4.  One way to automate everyday tasks for Oracle is to create a login.sql file that will contain commands that Oracle reads and remembers every time you start Oracle. 

a.    Check to see if you have a login.sql file on your home directory.  The file should contain the commands listed below at a minimum.  

prompt login.sql loaded.
define _editor="vi"
set pause 'More...'
set pause on

set pagesize 23 <you can use a larger number if you desire>


If you do not have a login.sql file on your home directory, create one.  You may use the vi editor or Windows Notepad to create the file—if you use Notepad, you will need to FTP the file to your home directory on the Oracle server.

b.    Set the operating system permission levels for the login.sql file using the operating system command:  chmod 755 login.sql (all in lower case letters).  If you are not familiar with the vi editor or LINUX/UNIX commands, obtain a copy of the help sheets on these from the Reference Handouts section of the course home page syllabus.  Use the ls –al command to display the system permission settings for the login.sql file and add this output to your lab report.


5.  Move to the ORACLE_HOME subdirectory.  Examine the other subdirectories under ORACLE_HOME.  Look in the dbs subdirectory that stores the PFILE for the DBORCL database.  The example PFILE is named init.ora.   The init.ora file is a template that you can use to create your own PFILE. 

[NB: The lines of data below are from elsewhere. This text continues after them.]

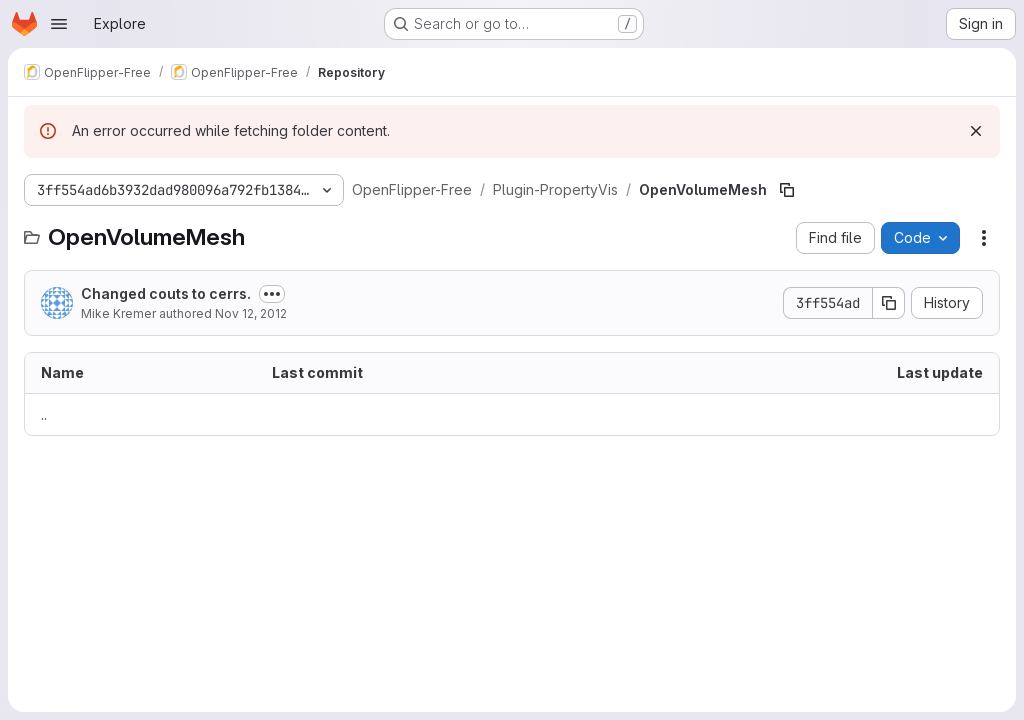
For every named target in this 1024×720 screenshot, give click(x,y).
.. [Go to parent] (44, 414)
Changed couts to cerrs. (166, 293)
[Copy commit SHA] (889, 303)
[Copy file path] (787, 190)
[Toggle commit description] (272, 294)
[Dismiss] (976, 131)
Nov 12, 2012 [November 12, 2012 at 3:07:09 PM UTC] (251, 313)
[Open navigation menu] (59, 24)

a.    Locate the init.ora and initDBORCL.ora files and copy both of these files to your home subdirectory (the LINUX/UNIX command to copy a file is cp init.ora $HOME/init.ora).  Save the files for a later lab.  Examine the initDBORCL.ora file on your home subdirectory and answer these questions.

b.    What is the database block size specified for the DBORCL database with this init.ora file?

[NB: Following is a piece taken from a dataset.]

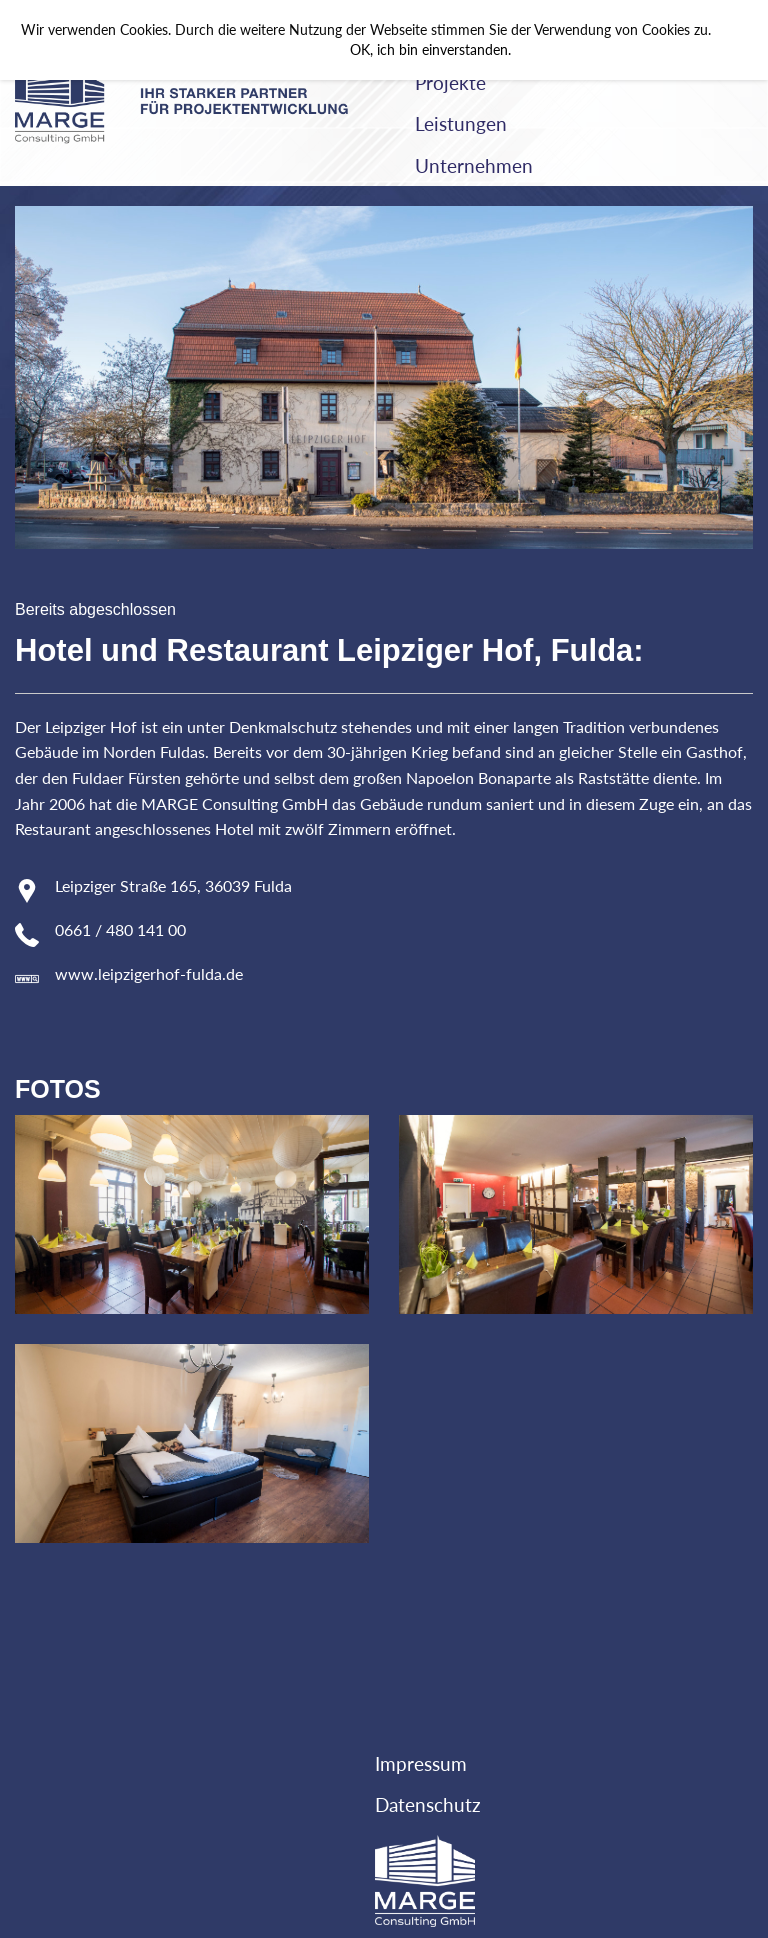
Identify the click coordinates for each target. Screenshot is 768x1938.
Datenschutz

c.    How many control files are defined and what are their names?

d.    What version of Oracle is this database set to support for compatibility of features?

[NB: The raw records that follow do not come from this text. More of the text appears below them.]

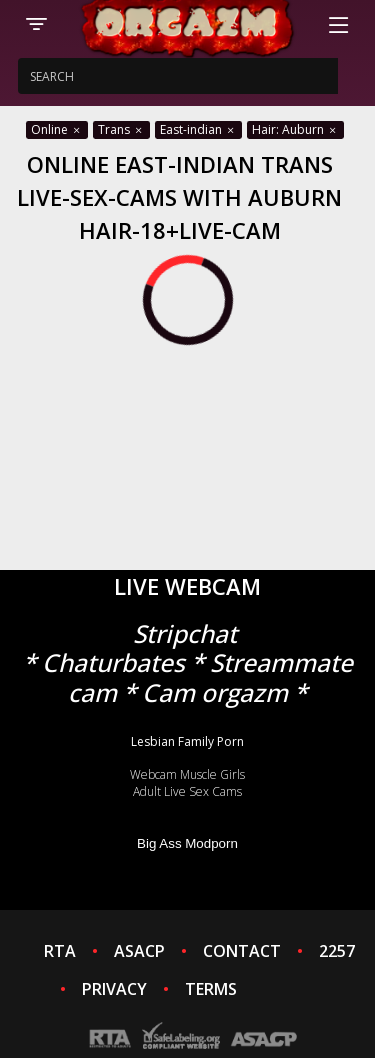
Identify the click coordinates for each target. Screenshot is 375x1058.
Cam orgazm (215, 692)
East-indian (198, 129)
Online (57, 129)
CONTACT (242, 951)
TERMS (211, 989)
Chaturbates (113, 662)
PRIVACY (114, 989)
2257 (337, 951)
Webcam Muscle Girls (187, 774)
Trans (121, 129)
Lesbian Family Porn (187, 741)
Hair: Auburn (295, 129)
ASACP (139, 951)
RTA (60, 951)
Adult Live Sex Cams (187, 791)
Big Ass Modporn (187, 843)
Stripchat (185, 633)
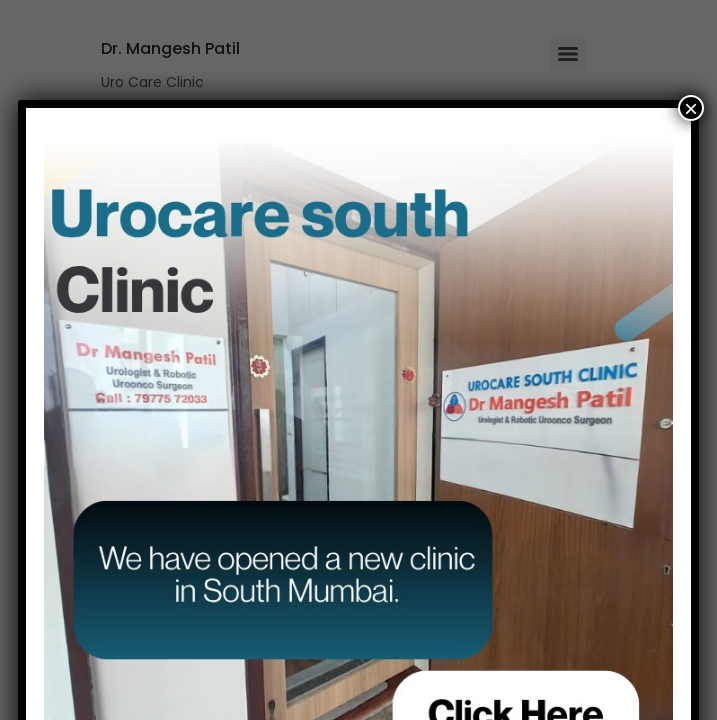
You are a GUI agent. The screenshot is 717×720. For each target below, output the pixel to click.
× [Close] (691, 108)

e.    What is the name of the tablespace that supports UNDO management?


6.  The DBORCL database consists of multiple datafiles and other files.  Explore the server to find the location of the DBORCL database files (HINT:  start at /u01/oradata and search the directory tree). 

a.    Across how many disk drives is the DBORCL database is distributed? 

b.    List ONLY the files by disk drive, file name, file size, and date last modified that store the following information:  system tablespace, undo tablespace, and online-redo logs.